Records from a data collection:
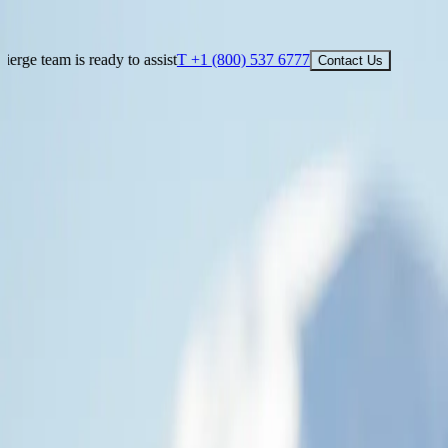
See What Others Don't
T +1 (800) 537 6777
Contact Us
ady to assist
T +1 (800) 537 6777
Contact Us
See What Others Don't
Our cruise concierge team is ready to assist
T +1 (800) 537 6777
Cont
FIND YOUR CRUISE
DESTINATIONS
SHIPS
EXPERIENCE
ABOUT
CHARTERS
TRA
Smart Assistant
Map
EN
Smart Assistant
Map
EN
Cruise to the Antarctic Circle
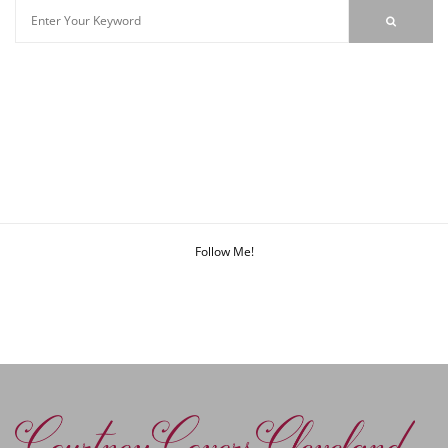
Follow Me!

==

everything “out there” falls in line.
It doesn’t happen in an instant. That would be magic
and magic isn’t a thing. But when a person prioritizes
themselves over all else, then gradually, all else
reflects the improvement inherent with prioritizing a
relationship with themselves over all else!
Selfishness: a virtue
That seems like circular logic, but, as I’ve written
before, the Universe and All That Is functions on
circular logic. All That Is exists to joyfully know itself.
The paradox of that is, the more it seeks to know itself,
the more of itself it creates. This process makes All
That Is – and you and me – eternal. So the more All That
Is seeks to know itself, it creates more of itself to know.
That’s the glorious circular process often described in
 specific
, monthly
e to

Goal of the exercise
Among the records above, find each line holding "themselves" and list it.

Answer space
themselves over all else, then gradually, all else
relationship with themselves over all else!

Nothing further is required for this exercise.